(Given information)

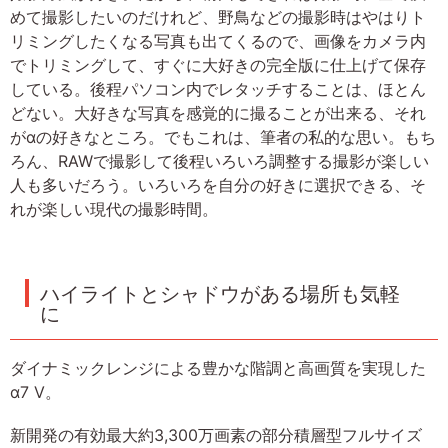
めて撮影したいのだけれど、野鳥などの撮影時はやはりト
リミングしたくなる写真も出てくるので、画像をカメラ内
でトリミングして、すぐに大好きの完全版に仕上げて保存
している。後程パソコン内でレタッチすることは、ほとん
どない。大好きな写真を感覚的に撮ることが出来る、それ
がαの好きなところ。でもこれは、筆者の私的な思い。もち
ろん、RAWで撮影して後程いろいろ調整する撮影が楽しい
人も多いだろう。いろいろを自分の好きに選択できる、そ
れが楽しい現代の撮影時間。
ハイライトとシャドウがある場所も気軽
に
ダイナミックレンジによる豊かな階調と高画質を実現した
α7 V。
新開発の有効最大約3,300万画素の部分積層型フルサイズ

(End Given information)

▶ [Task brief] Repeat each entry above exactly, passing over any images.

▶ [Written solution]
めて撮影したいのだけれど、野鳥などの撮影時はやはりト
リミングしたくなる写真も出てくるので、画像をカメラ内
でトリミングして、すぐに大好きの完全版に仕上げて保存
している。後程パソコン内でレタッチすることは、ほとん
どない。大好きな写真を感覚的に撮ることが出来る、それ
がαの好きなところ。でもこれは、筆者の私的な思い。もち
ろん、RAWで撮影して後程いろいろ調整する撮影が楽しい
人も多いだろう。いろいろを自分の好きに選択できる、そ
れが楽しい現代の撮影時間。
ハイライトとシャドウがある場所も気軽
に
ダイナミックレンジによる豊かな階調と高画質を実現した
α7 V。
新開発の有効最大約3,300万画素の部分積層型フルサイズ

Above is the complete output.